▶ ASSIGNMENT
Using the word "déficit" as the filter, copy each matching line from the records.
[PROVIDED INFORMATION]
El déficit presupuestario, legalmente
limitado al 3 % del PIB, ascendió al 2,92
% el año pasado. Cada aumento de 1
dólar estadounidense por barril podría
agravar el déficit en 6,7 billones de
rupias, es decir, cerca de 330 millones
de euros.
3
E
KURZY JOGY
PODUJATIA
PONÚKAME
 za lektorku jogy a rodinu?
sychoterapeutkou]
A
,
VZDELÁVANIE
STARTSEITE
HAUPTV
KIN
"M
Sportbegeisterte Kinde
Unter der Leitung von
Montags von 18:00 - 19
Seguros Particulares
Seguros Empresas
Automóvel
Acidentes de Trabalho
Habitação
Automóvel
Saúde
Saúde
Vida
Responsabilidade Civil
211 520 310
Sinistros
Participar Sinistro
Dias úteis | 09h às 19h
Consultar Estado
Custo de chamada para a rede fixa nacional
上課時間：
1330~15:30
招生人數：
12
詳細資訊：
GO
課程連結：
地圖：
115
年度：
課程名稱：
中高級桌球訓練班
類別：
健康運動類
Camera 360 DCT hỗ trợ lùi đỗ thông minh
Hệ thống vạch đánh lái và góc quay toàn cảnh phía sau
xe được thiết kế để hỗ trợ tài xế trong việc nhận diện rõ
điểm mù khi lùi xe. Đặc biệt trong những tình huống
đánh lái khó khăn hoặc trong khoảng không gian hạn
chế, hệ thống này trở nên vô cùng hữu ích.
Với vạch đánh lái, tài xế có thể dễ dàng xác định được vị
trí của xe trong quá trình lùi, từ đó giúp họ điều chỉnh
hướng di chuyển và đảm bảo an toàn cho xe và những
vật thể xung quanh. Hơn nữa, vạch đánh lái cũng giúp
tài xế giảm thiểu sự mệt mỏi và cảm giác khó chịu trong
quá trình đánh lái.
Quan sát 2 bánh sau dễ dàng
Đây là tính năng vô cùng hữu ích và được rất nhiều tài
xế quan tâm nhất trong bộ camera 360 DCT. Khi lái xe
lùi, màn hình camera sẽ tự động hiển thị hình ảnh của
[/PROVIDED INFORMATION]
▶ PROBLEM SOLUTION
El déficit presupuestario, legalmente
agravar el déficit en 6,7 billones de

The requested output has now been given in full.